── TASK INPUT ──
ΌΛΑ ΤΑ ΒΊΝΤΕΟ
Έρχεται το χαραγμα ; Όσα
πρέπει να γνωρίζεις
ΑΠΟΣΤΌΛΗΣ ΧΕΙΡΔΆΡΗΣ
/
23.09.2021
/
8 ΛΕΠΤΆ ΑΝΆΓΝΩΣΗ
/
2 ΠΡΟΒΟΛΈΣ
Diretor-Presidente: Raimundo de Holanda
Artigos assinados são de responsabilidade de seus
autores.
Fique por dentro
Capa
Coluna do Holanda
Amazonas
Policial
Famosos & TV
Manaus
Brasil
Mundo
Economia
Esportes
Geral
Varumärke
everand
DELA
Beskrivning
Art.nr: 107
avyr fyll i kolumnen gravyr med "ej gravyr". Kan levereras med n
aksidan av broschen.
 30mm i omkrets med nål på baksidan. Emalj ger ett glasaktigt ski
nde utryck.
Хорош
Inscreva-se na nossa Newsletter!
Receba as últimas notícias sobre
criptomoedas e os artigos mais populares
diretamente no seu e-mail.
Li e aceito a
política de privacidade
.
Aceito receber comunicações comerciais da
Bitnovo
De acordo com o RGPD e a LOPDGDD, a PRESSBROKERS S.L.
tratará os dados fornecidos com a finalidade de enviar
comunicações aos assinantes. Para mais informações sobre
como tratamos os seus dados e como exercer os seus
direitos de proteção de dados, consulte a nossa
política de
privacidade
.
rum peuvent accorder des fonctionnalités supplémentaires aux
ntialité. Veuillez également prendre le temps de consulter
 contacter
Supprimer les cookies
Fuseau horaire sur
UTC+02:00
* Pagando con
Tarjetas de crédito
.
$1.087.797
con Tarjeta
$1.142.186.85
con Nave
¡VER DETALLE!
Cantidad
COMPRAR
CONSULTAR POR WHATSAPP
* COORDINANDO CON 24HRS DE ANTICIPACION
───
Show each line of the material that includes the word "Holanda".

## EXPECTED OUTPUT
Diretor-Presidente: Raimundo de Holanda
Coluna do Holanda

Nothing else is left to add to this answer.